▶ _WORK ORDER_
Exact copy, pictures excluded: please retype every record below.

▶ _INFORMATION GIVEN_
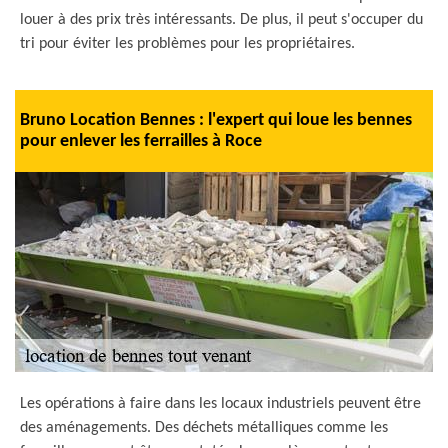
louer à des prix très intéressants. De plus, il peut s'occuper du
tri pour éviter les problèmes pour les propriétaires.
Bruno Location Bennes : l'expert qui loue les bennes
pour enlever les ferrailles à Roce
Les opérations à faire dans les locaux industriels peuvent être
des aménagements. Des déchets métalliques comme les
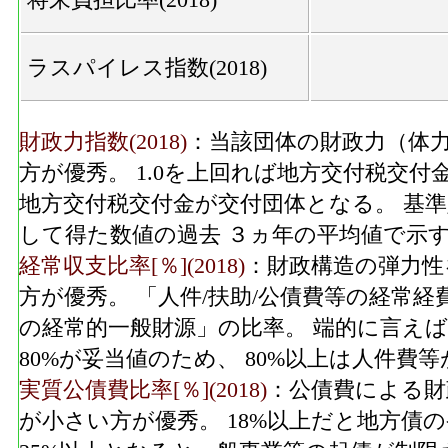
ラスパイレス指数(2018)
財政力指数(2018)
：当該団体の財政力（体力
方が優秀。 1.0を上回れば地方交付税交付
地方交付税交付金が交付団体となる。 基
して得た数値の過去 ３ヵ年の平均値で示
経常収支比率[％](2018)
：財政構造の弾力性
方が優秀。 「人件/扶助/公債費等の経常
の経常的一般財源」の比率。 端的に言えば
80%が妥当値のため、 80%以上は人件
実質公債費比率[％](2018)
：公債費による財
が小さい方が優秀。 18%以上だと地方債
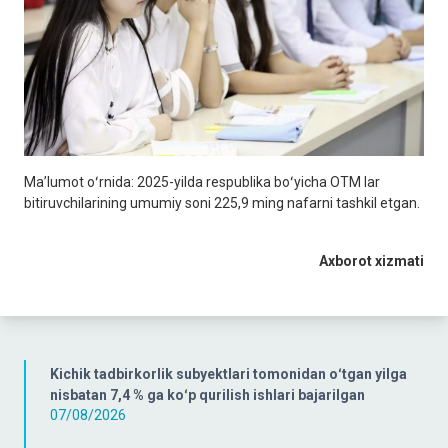
Maʼlumot oʻrnida: 2025-yilda respublika boʻyicha OTM lar
bitiruvchilarining umumiy soni 225,9 ming nafarni tashkil etgan.
Axborot xizmati
Kichik tadbirkorlik subyektlari tomonidan oʻtgan yilga
nisbatan 7,4 % ga koʻp qurilish ishlari bajarilgan
07/08/2026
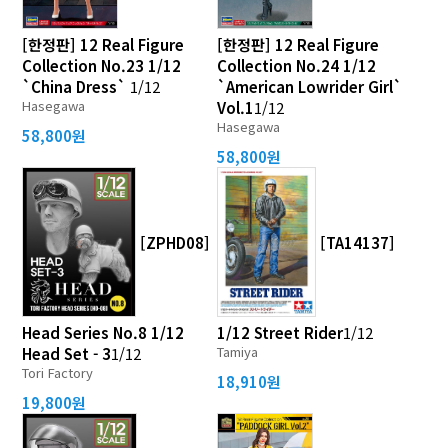
[한정판] 12 Real Figure
[한정판] 12 Real Figure
Collection No.23 1/12
Collection No.24 1/12
`China Dress`
1/12
`American Lowrider Girl`
Hasegawa
Vol.1
1/12
Hasegawa
58,800원
58,800원
[ZPHD08]
[TA14137]
Head Series No.8 1/12
1/12 Street Rider
1/12
Tamiya
Head Set - 3
1/12
Tori Factory
18,910원
19,800원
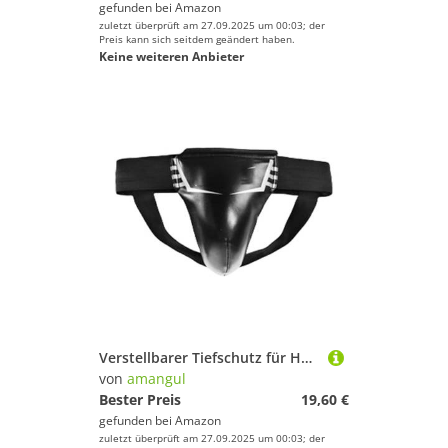
gefunden bei
Amazon
zuletzt überprüft am 27.09.2025 um 00:03; der
Preis kann sich seitdem geändert haben.
Keine weiteren Anbieter
Verstellbarer Tiefschutz für Herren und Kinder, Kampfsport, Kickboxen, Training, Sparring
von
amangul
Bester Preis
19,60 €
gefunden bei
Amazon
zuletzt überprüft am 27.09.2025 um 00:03; der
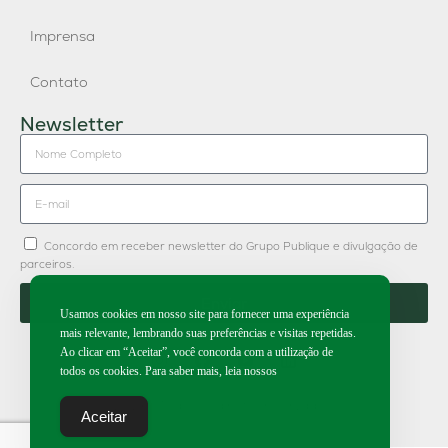
Imprensa
Contato
Newsletter
Concordo em receber newsletter do Grupo Publique e divulgação de
parceiros.
Enviar
Usamos cookies em nosso site para fornecer uma experiência
mais relevante, lembrando suas preferências e visitas repetidas.
Ao clicar em “Aceitar”, você concorda com a utilização de
todos os cookies. Para saber mais, leia nossos
2026 | Todos os direitos reservados.
Aceitar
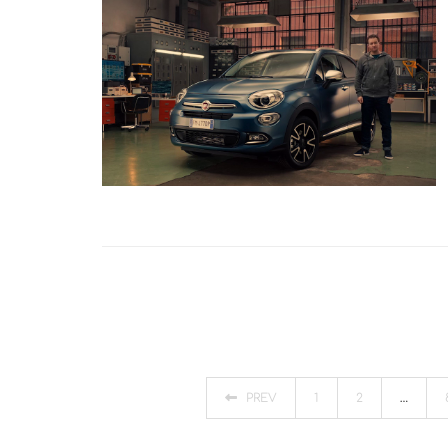
PREV
1
2
…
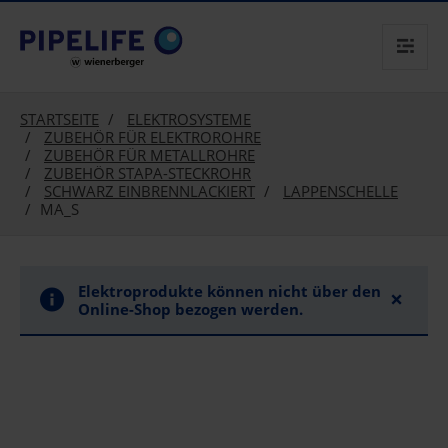
text.skipToContent
text.skipToNavigation
STARTSEITE
ELEKTROSYSTEME
ZUBEHÖR FÜR ELEKTROROHRE
ZUBEHÖR FÜR METALLROHRE
ZUBEHÖR STAPA-STECKROHR
SCHWARZ EINBRENNLACKIERT
LAPPENSCHELLE
MA_S
Elektroprodukte können nicht über den
×
Online-Shop bezogen werden.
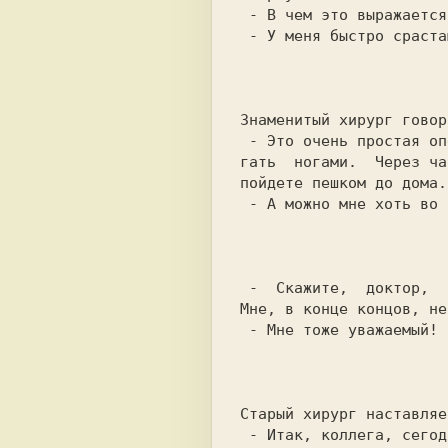
 - В чем это выражается?

 - У меня быстро сpастаются переломы...

                           
Знаменитый хирург говор
 - Это очень простая операция. Через полчаса вы сможете уже дви-

гать  ногами.  Через ча
пойдете пешком до дома.

 - А можно мне хоть во время операции немножко полежать?

                           
 -  Скажите,  доктор,  обязательно  делать эту дорогую операцию?

Мне, в конце концов, не
 - Мне тоже уважаемый!

                           
Старый хирург наставляе
 - Итак, коллега, сегодня у вас первая самостоятельная операция.
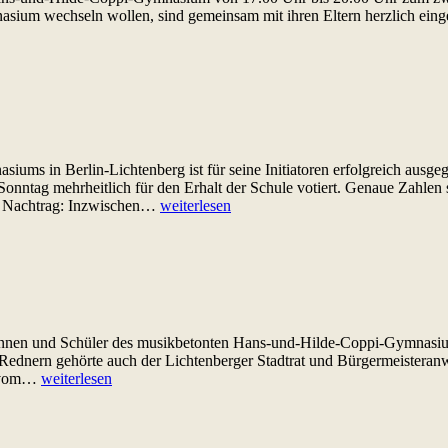
sium wechseln wollen, sind gemeinsam mit ihren Eltern herzlich einge
ums in Berlin-Lichtenberg ist für seine Initiatoren erfolgreich ausg
Sonntag mehrheitlich für den Erhalt der Schule votiert. Genaue Zahlen 
Bürgerentscheid
06 Nachtrag: Inzwischen…
weiterlesen
erfolgreich
rinnen und Schüler des musikbetonten Hans-und-Hilde-Coppi-Gymnasi
 Rednern gehörte auch der Lichtenberger Stadtrat und Bürgermeisteranwä
Endspurt
6 vom…
weiterlesen
zum
Bürgerentscheid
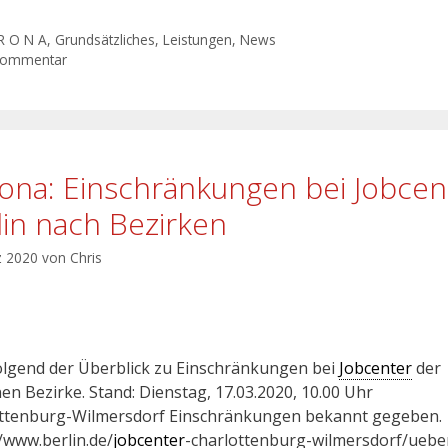
R O N A
,
Grundsätzliches
,
Leistungen
,
News
Kommentar
ona: Einschränkungen bei Jobcen
lin nach Bezirken
z 2020
von
Chris
lgend der Überblick zu Einschränkungen bei
Jobcenter
der
nen Bezirke. Stand: Dienstag, 17.03.2020, 10.00 Uhr
ttenburg-Wilmersdorf Einschränkungen bekannt gegeben.
//www.berlin.de/
jobcenter
-charlottenburg-wilmersdorf/uebe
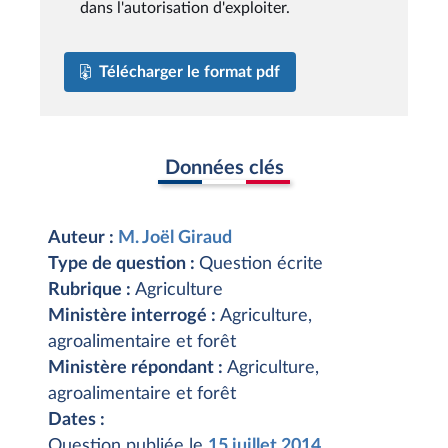
dans l'autorisation d'exploiter.
Télécharger le format pdf
Données clés
Auteur :
M. Joël Giraud
Type de question :
Question écrite
Rubrique :
Agriculture
Ministère interrogé :
Agriculture,
agroalimentaire et forêt
Ministère répondant :
Agriculture,
agroalimentaire et forêt
Dates :
Question publiée le
15 juillet 2014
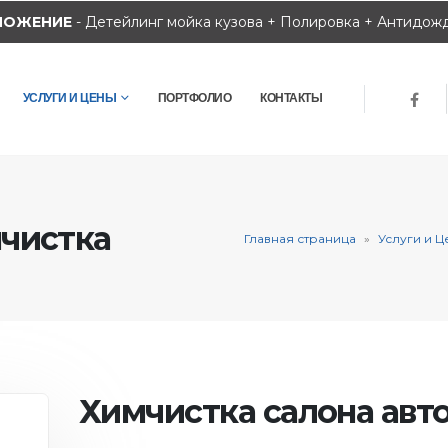
ЛОЖЕНИЕ
- Детейлинг мойка кузова + Полировка + Антидож
УСЛУГИ И ЦЕНЫ
ПОРТФОЛИО
КОНТАКТЫ
чистка
Главная страница
»
Услуги и Ц
Химчистка салона авто 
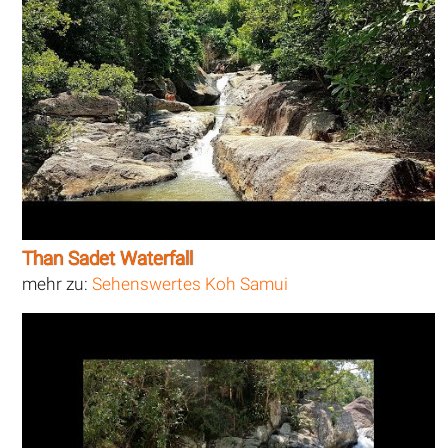
Than Sadet Waterfall
mehr zu:
Sehenswertes Koh Samui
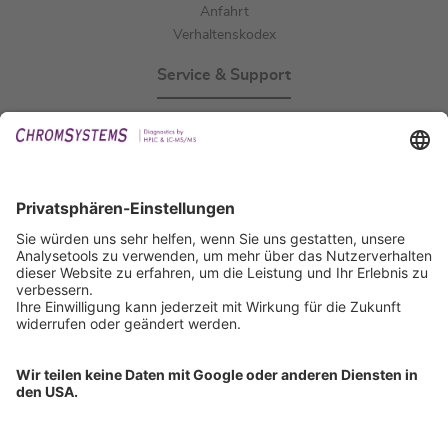
Anfahrt
Verhaltenskodex
Service & Support
Events
Downloads
Technischer Support
Allgemeine Anfrage
IFU anfordern
Zertifizierungen
EU IVDR Zertifikat
ISO 9001 Zertifikat
ISO 13485 Zertifikat
ISO 13485 MDSAP Zertifikat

▶ _EXPECTED ANSWER_
louer à des prix très intéressants. De plus, il peut s'occuper du
tri pour éviter les problèmes pour les propriétaires.
Bruno Location Bennes : l'expert qui loue les bennes
pour enlever les ferrailles à Roce
Les opérations à faire dans les locaux industriels peuvent être
des aménagements. Des déchets métalliques comme les
ラスパイレス指数(2018)
財政力指数(2018)
：当該団体の財政力（体力
方が優秀。 1.0を上回れば地方交付税交付
地方交付税交付金が交付団体となる。 基
して得た数値の過去 ３ヵ年の平均値で示
経常収支比率[％](2018)
：財政構造の弾力性
方が優秀。 「人件/扶助/公債費等の経常
の経常的一般財源」の比率。 端的に言えば
80%が妥当値のため、 80%以上は人件
実質公債費比率[％](2018)
：公債費による財
が小さい方が優秀。 18%以上だと地方債
Maʼlumot oʻrnida: 2025-yilda respublika boʻyicha OTM lar
bitiruvchilarining umumiy soni 225,9 ming nafarni tashkil etgan.
Axborot xizmati
Kichik tadbirkorlik subyektlari tomonidan oʻtgan yilga
nisbatan 7,4 % ga koʻp qurilish ishlari bajarilgan
07/08/2026
[한정판] 12 Real Figure
[한정판] 12 Real Figure
Collection No.23 1/12
Collection No.24 1/12
`China Dress`
1/12
`American Lowrider Girl`
Hasegawa
Vol.1
1/12
Hasegawa
58,800원
58,800원
[ZPHD08]
[TA14137]
Head Series No.8 1/12
1/12 Street Rider
1/12
Tamiya
Head Set - 3
1/12
Tori Factory
18,910원
19,800원
gefunden bei
Amazon
zuletzt überprüft am 27.09.2025 um 00:03; der
Preis kann sich seitdem geändert haben.
Keine weiteren Anbieter
Verstellbarer Tiefschutz für Herren und Kinder, Kampfsport, Kickboxen, Training, Sparring
von
amangul
Bester Preis
19,60 €
gefunden bei
Amazon
zuletzt überprüft am 27.09.2025 um 00:03; der
Imprensa
Contato
Newsletter
Concordo em receber newsletter do Grupo Publique e divulgação de
parceiros.
Enviar
Usamos cookies em nosso site para fornecer uma experiência
mais relevante, lembrando suas preferências e visitas repetidas.
Ao clicar em “Aceitar”, você concorda com a utilização de
todos os cookies. Para saber mais, leia nossos
2026 | Todos os direitos reservados.
Aceitar
PREV
1
2
…
text.skipToContent
text.skipToNavigation
STARTSEITE
ELEKTROSYSTEME
ZUBEHÖR FÜR ELEKTROROHRE
ZUBEHÖR FÜR METALLROHRE
ZUBEHÖR STAPA-STECKROHR
SCHWARZ EINBRENNLACKIERT
LAPPENSCHELLE
MA_S
Elektroprodukte können nicht über den
×
Online-Shop bezogen werden.
 - В чем это выражается?

 - У меня быстро сpастаются переломы...

                           
Знаменитый хирург говор
 - Это очень простая операция. Через полчаса вы сможете уже дви-

гать  ногами.  Через ча
пойдете пешком до дома.

 - А можно мне хоть во время операции немножко полежать?

                           
 -  Скажите,  доктор,  обязательно  делать эту дорогую операцию?

Мне, в конце концов, не
 - Мне тоже уважаемый!

                           
Старый хирург наставляе
 - Итак, коллега, сегодня у вас первая самостоятельная операция.
sium wechseln wollen, sind gemeinsam mit ihren Eltern herzlich einge
ums in Berlin-Lichtenberg ist für seine Initiatoren erfolgreich ausg
Sonntag mehrheitlich für den Erhalt der Schule votiert. Genaue Zahlen 
Bürgerentscheid
06 Nachtrag: Inzwischen…
weiterlesen
erfolgreich
rinnen und Schüler des musikbetonten Hans-und-Hilde-Coppi-Gymnasi
 Rednern gehörte auch der Lichtenberger Stadtrat und Bürgermeisteranwä
Endspurt
6 vom…
weiterlesen
zum
Bürgerentscheid
R O N A
,
Grundsätzliches
,
Leistungen
,
News
Kommentar
ona: Einschränkungen bei Jobcen
lin nach Bezirken
z 2020
von
Chris
lgend der Überblick zu Einschränkungen bei
Jobcenter
der
nen Bezirke. Stand: Dienstag, 17.03.2020, 10.00 Uhr
ttenburg-Wilmersdorf Einschränkungen bekannt gegeben.
//www.berlin.de/
jobcenter
-charlottenburg-wilmersdorf/uebe
dans l'autorisation d'exploiter.
Télécharger le format pdf
Données clés
Auteur :
M. Joël Giraud
Type de question :
Question écrite
Rubrique :
Agriculture
Ministère interrogé :
Agriculture,
agroalimentaire et forêt
Ministère répondant :
Agriculture,
agroalimentaire et forêt
Dates :
Question publiée le
15 juillet 2014
ЛОЖЕНИЕ
- Детейлинг мойка кузова + Полировка + Антидож
УСЛУГИ И ЦЕНЫ
ПОРТФОЛИО
КОНТАКТЫ
чистка
Главная страница
»
Услуги и Ц
Химчистка салона авто 
Than Sadet Waterfall
mehr zu:
Sehenswertes Koh Samui
Anfahrt
Verhaltenskodex
Service & Support
Events
Downloads
Technischer Support
Allgemeine Anfrage
IFU anfordern
Zertifizierungen
EU IVDR Zertifikat
ISO 9001 Zertifikat
ISO 13485 Zertifikat
ISO 13485 MDSAP Zertifikat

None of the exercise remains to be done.